RECORDS FOR PROCESSING
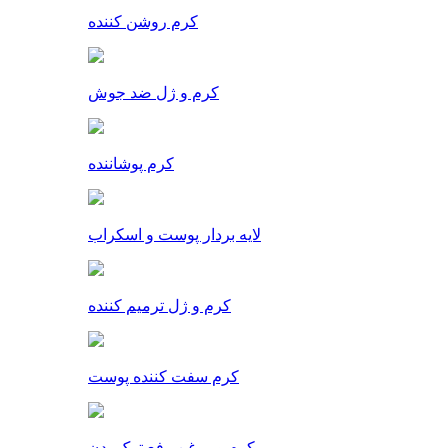
کرم روشن کننده
کرم و ژل ضد جوش
کرم پوشاننده
لایه بردار پوست و اسکراب
کرم و ژل ترمیم کننده
کرم سفت کننده پوست
کرم و روغن رفع ترک بدن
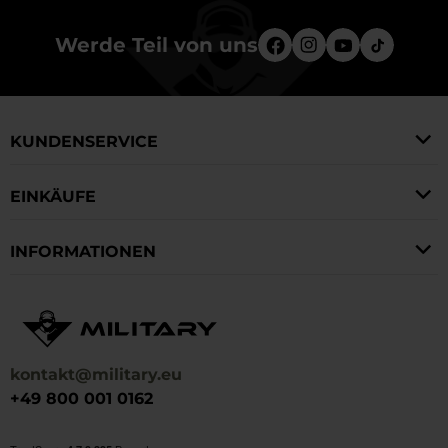
Werde Teil von uns
KUNDENSERVICE
EINKÄUFE
INFORMATIONEN
kontakt@military.eu
+49 800 001 0162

ACTIVITY
Search the records for the word "پوست" and copy every line where it occurs.

WRITTEN ANSWER
لایه بردار پوست و اسکراب
کرم سفت کننده پوست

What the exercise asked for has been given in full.